Pourquoi c'est encore plus pertinent pour les clients de plus de cinquante ans
La plupart des outils de bien-être sont conçus pour des personnes qui aiment déjà les tableaux de bord. Les mères et pères de cinquante ou soixante ans qui gèrent discrètement leur famille et leur foyer ne sont pas le public pour lequel ces outils ont été créés. Prétendre le contraire a coûté à toute une génération de clients leur patience envers l'ensemble de cette industrie. Pour eux, la note de quatre lignes n'est pas une régression. C'est la première version du système qui respecte leur façon de fonctionner.
- Ouvrez un document partagé avec la personne qui compte pour vous — praticien, fille, fils, partenaire. Pas une application.
- Quatre lignes le dimanche. Les repas qui vous ont fait du bien. Le sommeil. Une marche. Un chiffre de votre choix.
- Une fois par mois, collez les quatre dernières semaines dans un outil de discussion gratuit et demandez : quelle tendance voyez-vous, et quelle petite chose pourrais-je essayer ?
- Choisissez la version la plus simple de la suggestion. Appliquez-la pendant quatre semaines. Écrivez les quatre lignes.
- Si le praticien ne peut pas lire quatre semaines de notes en trois minutes, c'est que la note est trop longue.

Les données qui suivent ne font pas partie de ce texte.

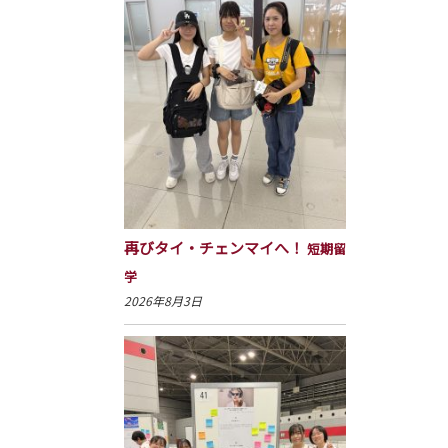
再びタイ・チェンマイへ！
短期留
学
2026年8月3日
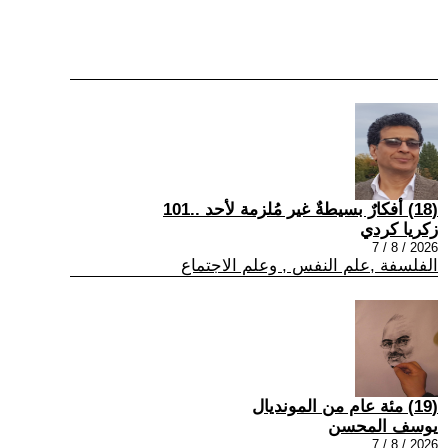
(18) أفكارٌ بسيطةٌ غير مُلزمة لأحد ..101
زكريا كردي
2026 / 8 / 7
الفلسفة ,علم النفس , وعلم الاجتماع
(19) مئة عام من المونديال
يوسف المحسن
2026 / 8 / 7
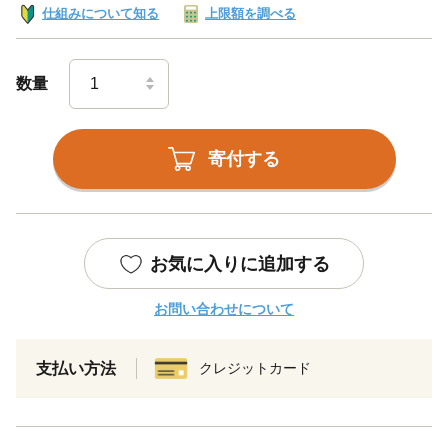
仕組みについて知る
上限額を調べる
数量
寄付する
お気に入りに追加する
お問い合わせについて
支払い方法
クレジットカード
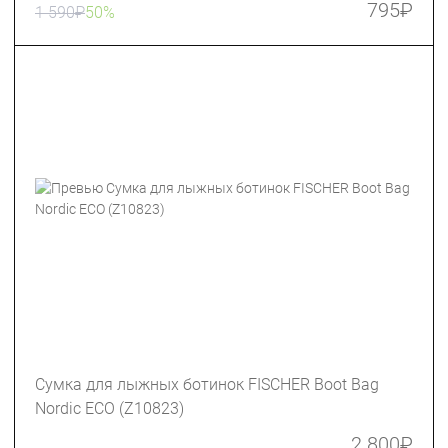
795
₽
1 590
₽
50%
Сумка для лыжных ботинок FISCHER Boot Bag
Nordic ECO (Z10823)
2 800
₽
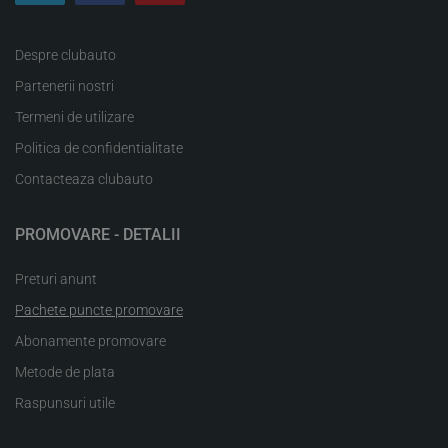
Despre clubauto
Partenerii nostri
Termeni de utilizare
Politica de confidentialitate
Contacteaza clubauto
PROMOVARE - DETALII
Preturi anunt
Pachete puncte promovare
Abonamente promovare
Metode de plata
Raspunsuri utile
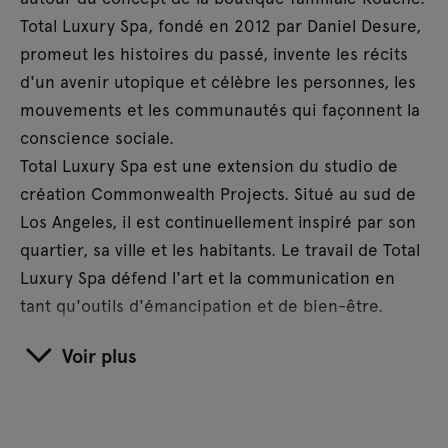
Total Luxury Spa, fondé en 2012 par Daniel Desure,
promeut les histoires du passé, invente les récits
d'un avenir utopique et célèbre les personnes, les
mouvements et les communautés qui façonnent la
conscience sociale.
Total Luxury Spa est une extension du studio de
création Commonwealth Projects. Situé au sud de
Los Angeles, il est continuellement inspiré par son
quartier, sa ville et les habitants. Le travail de Total
Luxury Spa défend l'art et la communication en
tant qu'outils d'émancipation et de bien-être.
Voir plus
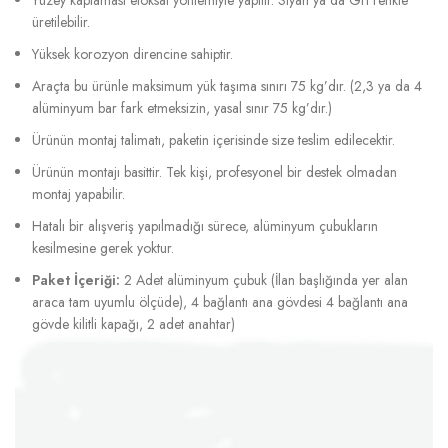
üretilebilir.
Yüksek korozyon direncine sahiptir.
Araçta bu ürünle maksimum yük taşıma sınırı 75 kg’dır. (2,3 ya da 4
alüminyum bar fark etmeksizin, yasal sınır 75 kg’dır.)
Ürünün montaj talimatı, paketin içerisinde size teslim edilecektir.
Ürünün montajı basittir. Tek kişi, profesyonel bir destek olmadan
montaj yapabilir.
Hatalı bir alışveriş yapılmadığı sürece, alüminyum çubukların
kesilmesine gerek yoktur.
Paket İçeriği:
2 Adet alüminyum çubuk (İlan başlığında yer alan
araca tam uyumlu ölçüde), 4 bağlantı ana gövdesi 4 bağlantı ana
gövde kilitli kapağı, 2 adet anahtar)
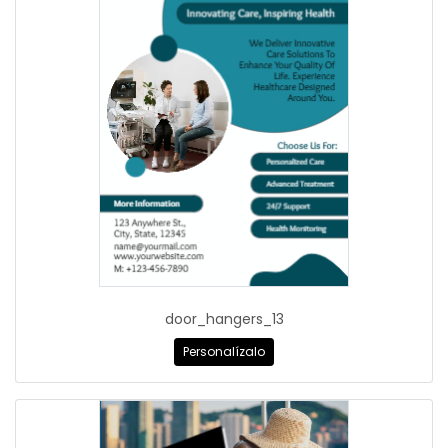
door_hangers_13
Personalízalo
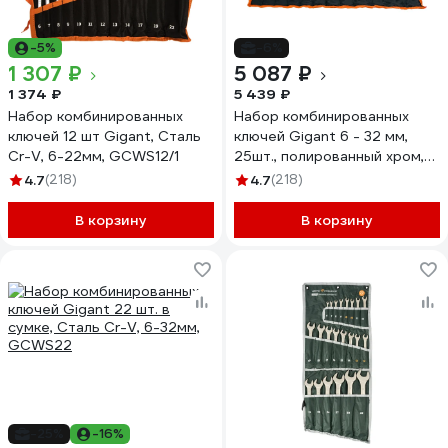
-5%
-6%
1 307 ₽
5 087 ₽
1 374 ₽
5 439 ₽
Набор комбинированных
Набор комбинированных
ключей 12 шт Gigant, Сталь
ключей Gigant 6 - 32 мм,
Cr-V, 6-22мм, GCWS12/1
25шт., полированный хром,
Сталь Cr-V, 6-32мм,
4.7
(218)
4.7
(218)
GDWSP-25
В корзину
В корзину
-25%
-16%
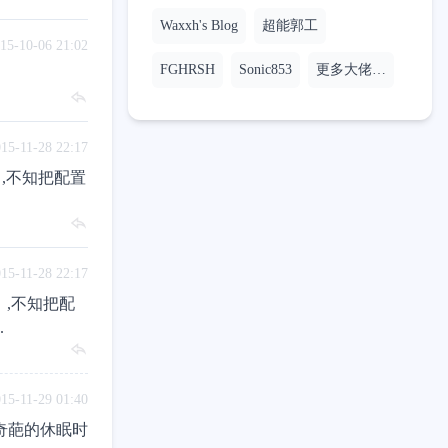
Waxxh's Blog
超能郭工
15-10-06 21:02
FGHRSH
Sonic853
更多大佬…
15-11-28 22:17
）,不知把配置
15-11-28 22:17
）,不知把配
.
15-11-29 01:40
奇葩的休眠时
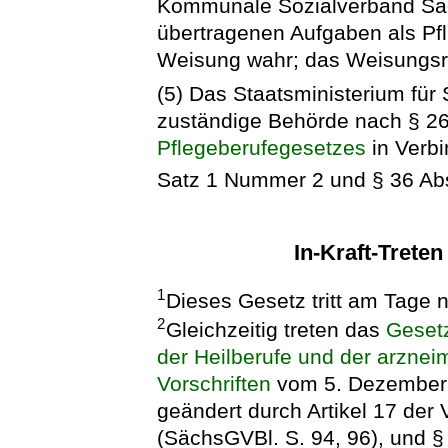
Kommunale Sozialverband Sac
übertragenen Aufgaben als Pfl
Weisung wahr; das Weisungsre
(5) Das Staatsministerium für
zuständige Behörde nach § 26
Pflegeberufegesetzes
in Verbi
Satz 1 Nummer 2 und § 36 Ab
In-Kraft-Trete
1
Dieses Gesetz tritt am Tage 
2
Gleichzeitig treten das
Gesetz
der Heilberufe und der arznei
Vorschriften
vom 5. Dezember 1
geändert durch Artikel 17 der
(SächsGVBl. S. 94, 96), und §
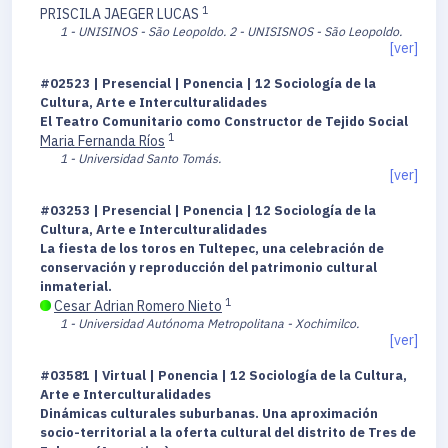
1
PRISCILA JAEGER LUCAS
1 - UNISINOS - São Leopoldo.
2 - UNISISNOS - São Leopoldo.
[ver]
#02523 | Presencial | Ponencia | 12 Sociología de la
Cultura, Arte e Interculturalidades
El Teatro Comunitario como Constructor de Tejido Social
1
Maria Fernanda Ríos
1 - Universidad Santo Tomás.
[ver]
#03253 | Presencial | Ponencia | 12 Sociología de la
Cultura, Arte e Interculturalidades
La fiesta de los toros en Tultepec, una celebración de
conservación y reproducción del patrimonio cultural
inmaterial.
1
Cesar Adrian Romero Nieto
1 - Universidad Autónoma Metropolitana - Xochimilco.
[ver]
#03581 | Virtual | Ponencia | 12 Sociología de la Cultura,
Arte e Interculturalidades
Dinámicas culturales suburbanas. Una aproximación
socio-territorial a la oferta cultural del distrito de Tres de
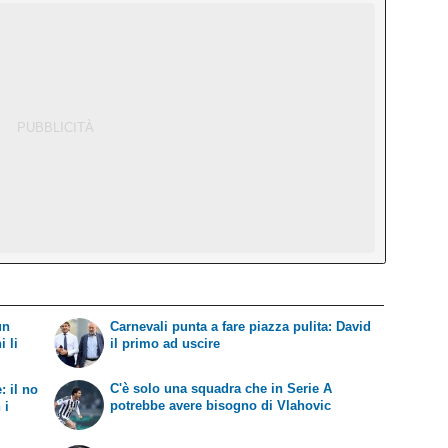
un
Carnevali punta a fare piazza pulita: David
i li
il primo ad uscire
C'è solo una squadra che in Serie A
: il no
potrebbe avere bisogno di Vlahovic
 i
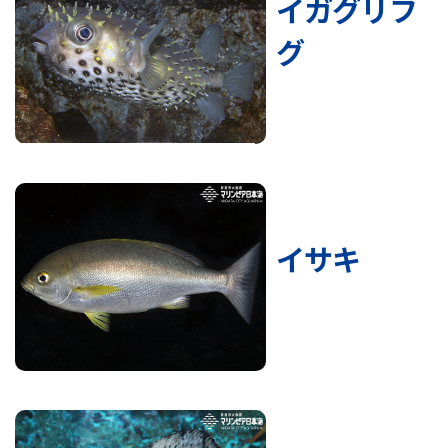
イガグリフ
グ
イサキ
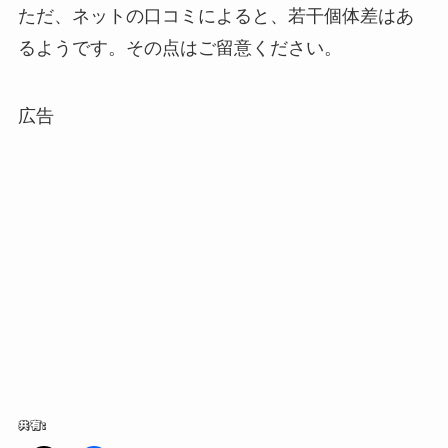
ただ、ネットの口コミによると、若干個体差はあ
るようです。その点はご留意ください。
広告
共有:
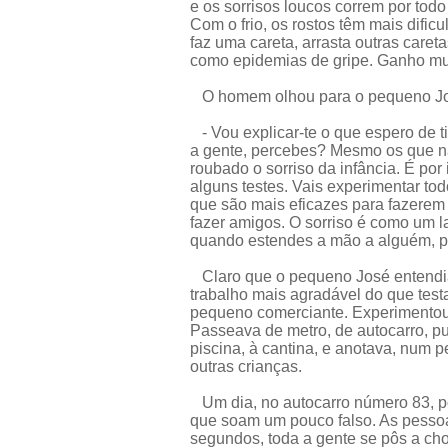
e os sorrisos loucos correm por todo 
Com o frio, os rostos têm mais dific
faz uma careta, arrasta outras careta
como epidemias de gripe. Ganho mui
O homem olhou para o pequeno J
- Vou explicar-te o que espero de ti
a gente, percebes? Mesmo os que n
roubado o sorriso da infância. É por
alguns testes. Vais experimentar tod
que são mais eficazes para fazerem 
fazer amigos. O sorriso é como um l
quando estendes a mão a alguém, 
Claro que o pequeno José entendia.
trabalho mais agradável do que test
pequeno comerciante. Experimentou, 
Passeava de metro, de autocarro, pun
piscina, à cantina, e anotava, num p
outras crianças.
Um dia, no autocarro número 83, pô
que soam um pouco falso. As pesso
segundos, toda a gente se pôs a ch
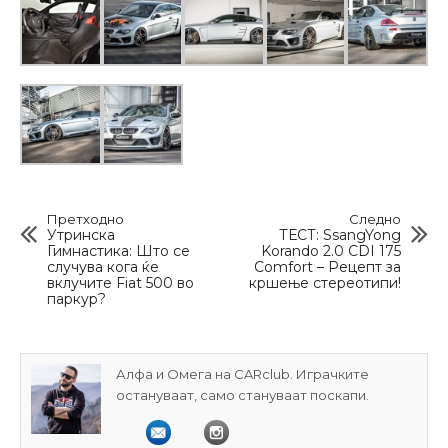
Претходно
Следно
Утринска
ТЕСТ: SsangYong
Гимнастика: Што се
Korando 2.0 CDI 175
случува кога ќе
Comfort – Рецепт за
вклучите Fiat 500 во
кршење стереотипи!
паркур?
Алфа и Омега на CARclub. Играчките
остануваат, само стануваат поскапи.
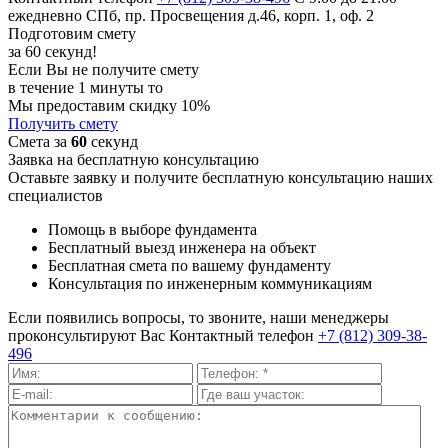
ежедневно
СПб, пр. Просвещения д.46, корп. 1, оф. 2
Подготовим смету
за 60 секунд!
Если Вы не получите смету
в течение 1 минуты то
Мы предоставим скидку 10%
Получить смету
Смета за
60
секунд
Заявка на бесплатную консультацию
Оставьте заявку и получите бесплатную консультацию наших
специалистов
Помощь в выборе фундамента
Бесплатный выезд инженера на объект
Бесплатная смета по вашему фундаменту
Консультация по инженерным коммуникациям
Если появились вопросы, то звоните, наши менеджеры
проконсультируют Вас
Контактный телефон
+7 (812) 309-38-
496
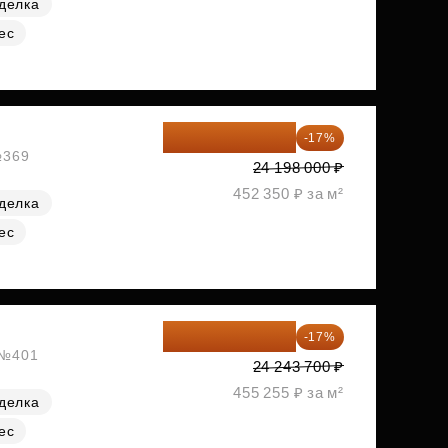
делка
ес
20 084 340 ₽
-17%
№369
24 198 000 ₽
452 350 ₽ за м²
делка
ес
20 122 271 ₽
-17%
, №401
24 243 700 ₽
455 255 ₽ за м²
делка
ес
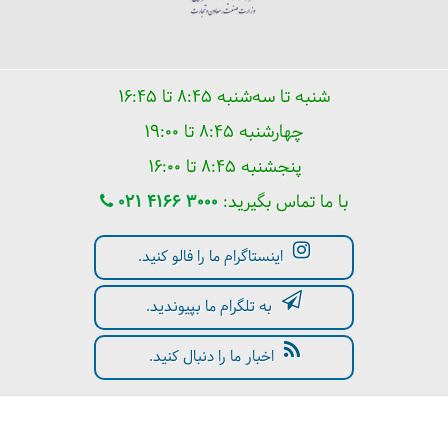
شنبه تا سه‌شنبه ۸:۴۵ تا ۱۶:۴۵
چهارشنبه ۸:۴۵ تا ۱۹:۰۰
پنجشنبه ۸:۴۵ تا ۱۶:۰۰
با ما تماس بگیرید:
021 4166 3000
اینستاگرام ما را فالو کنید.
به تلگرام ما بپیوندید.
اخبار ما را دنبال کنید.
Copyright © 2026 Dalahoo. All rights reserved.
طراحی سایت گردشگری
و
:
همورا
CRM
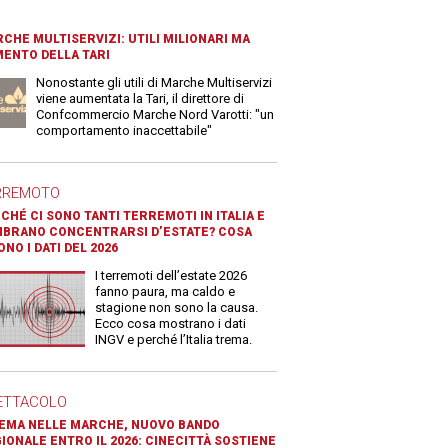
CHE MULTISERVIZI: UTILI MILIONARI MA
ENTO DELLA TARI
Nonostante gli utili di Marche Multiservizi
viene aumentata la Tari, il direttore di
Confcommercio Marche Nord Varotti: "un
comportamento inaccettabile"
RREMOTO
CHÉ CI SONO TANTI TERREMOTI IN ITALIA E
BRANO CONCENTRARSI D’ESTATE? COSA
ONO I DATI DEL 2026
I terremoti dell’estate 2026
fanno paura, ma caldo e
stagione non sono la causa.
Ecco cosa mostrano i dati
INGV e perché l’Italia trema.
ETTACOLO
EMA NELLE MARCHE, NUOVO BANDO
IONALE ENTRO IL 2026: CINECITTÀ SOSTIENE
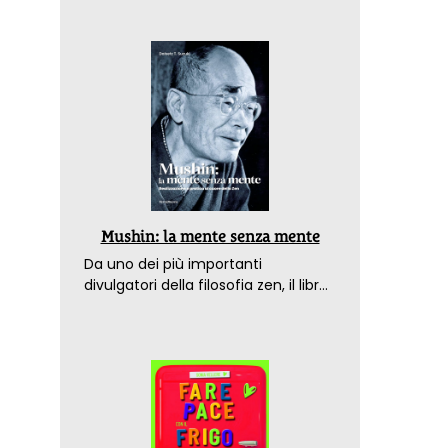
Mushin: la mente senza mente
Da uno dei più importanti
divulgatori della filosofia zen, il libro
che spiega come raggiungere il
benessere nel mondo moderno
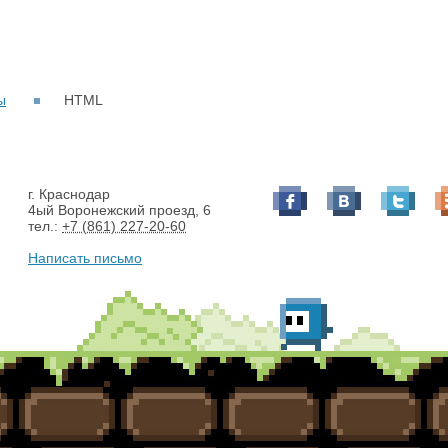
ы
HTML
г. Краснодар
4ый Воронежский проезд, 6
тел.:
+7 (861) 227-20-60
Написать письмо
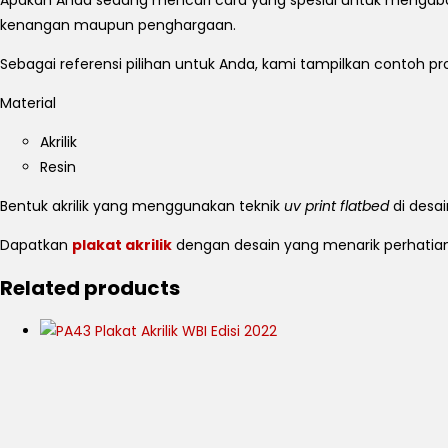
kenangan maupun penghargaan.
Sebagai referensi pilihan untuk Anda, kami tampilkan contoh pro
Material
Akrilik
Resin
Bentuk akrilik yang menggunakan teknik
uv print flatbed
di desai
Dapatkan
plakat akrilik
dengan desain yang menarik perhati
Related products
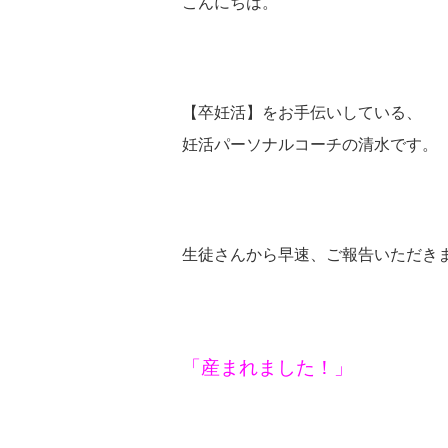
こんにちは。
【卒妊活】をお手伝いしている、
妊活パーソナルコーチの清水です。
生徒さんから早速、ご報告いただき
「産まれました！」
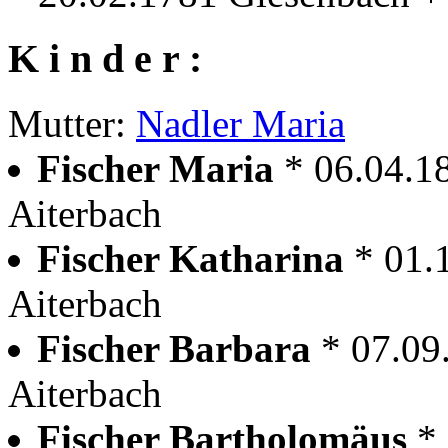
K i n d e r :
Mutter:
Nadler Maria
Fischer Maria
* 06.04.1
Aiterbach
Fischer Katharina
* 01.
Aiterbach
Fischer Barbara
* 07.09
Aiterbach
Fischer Bartholomäus
*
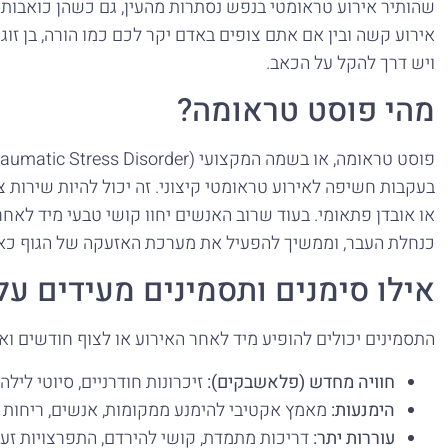
שהותיר אירוע טראומטי בנפש נסתרות מהעין, גם כשהן כואבות
אירוע קשה ובין אם אתם צופים באדם יקר לכם כמו הורה, בן זו
ויש דרך להקל על הכאב.
מהי פוסט טראומה?
בעקבות חשיפה לאירוע טראומטי קיצוני. זה יכול להיות שירות 
או אובדן פתאומי. בעוד שרוב האנשים יחוו קושי טבעי מיד לא
כנחלת העבר, וממשיך להפעיל את מערכת האזעקה של הגוף כאי
אילו סימנים ותסמינים מעידים ע
התסמינים יכולים להופיע מיד לאחר האירוע או לצוף חודשים וא
חוויה מחדש (פלאשבקים):
זיכרונות חודרניים, סיוטי ליל
הימנעות:
מאמץ אקטיבי להימנע ממקומות, אנשים, ריחות 
עוררות יתר:
דריכות מתמדת, קושי להירדם, התפרצויות זע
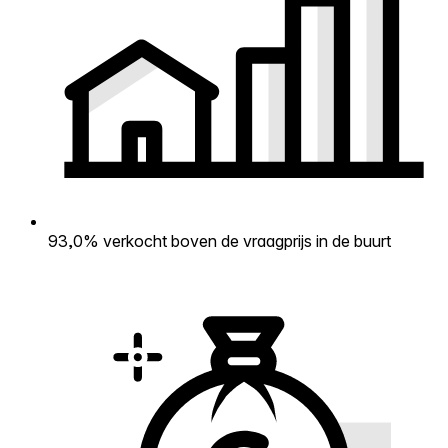
93,0% verkocht boven de vraagprijs in de buurt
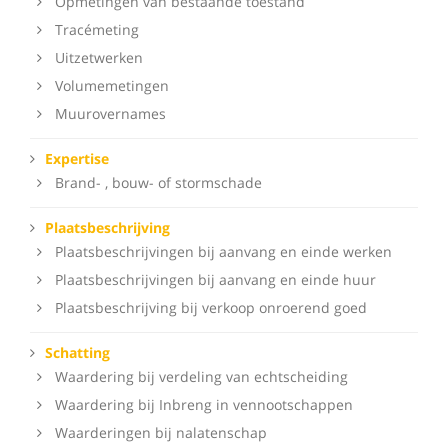
Opmetingen van bestaande toestand
Tracémeting
Uitzetwerken
Volumemetingen
Muurovernames
Expertise
Brand- , bouw- of stormschade
Plaatsbeschrijving
Plaatsbeschrijvingen bij aanvang en einde werken
Plaatsbeschrijvingen bij aanvang en einde huur
Plaatsbeschrijving bij verkoop onroerend goed
Schatting
Waardering bij verdeling van echtscheiding
Waardering bij Inbreng in vennootschappen
Waarderingen bij nalatenschap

“Le goulot d'étranglement n'a jamais été les données. C'était le coût pour les produire. Réduisez ce coût à quatre lignes par semaine, et le même client qui a échoué avec toutes les suites d'applications surpassera discrètement chacune d'entre elles.”
Ce que ce n'est pas
Ceci ne remplace pas l'avis d'un clinicien pour toute personne atteinte d'une maladie active, sous insuline ou en réadaptation cardiaque. Ces contextes exigent des données et des protocoles précis. Cette méthode s'adresse au très grand groupe de personnes — de manière disproportionnée, des mères de cinquante ans et plus — à qui l'on demande depuis une décennie de tout suivre, qui en ont essayé toutes les versions, et qui en sont sorties à chaque fois en se sentant un peu plus mal dans leur peau. Pour elles, quatre lignes par semaine, ce n'est pas moins bien qu'une application. C'est la première version du système qu'elles peuvent réellement suivre.
Le levier discret
Chaque application supprimée du téléphone d'une personne de soixante ans est une petite reconquête de sa dignité. L'industrie du bien-être a passé quinze ans à demander aux clients plus âgés de se comporter comme des adeptes du 'quantified-self', pour ensuite leur reprocher de ne pas le faire. La note de quatre lignes inverse cette dynamique. Elle considère la cliente comme l'experte de sa propre semaine, et le praticien comme celui qui lit attentivement. Le modèle s'occupe du travail d'analyse. Personne n'est prié de recharger quoi que ce soit.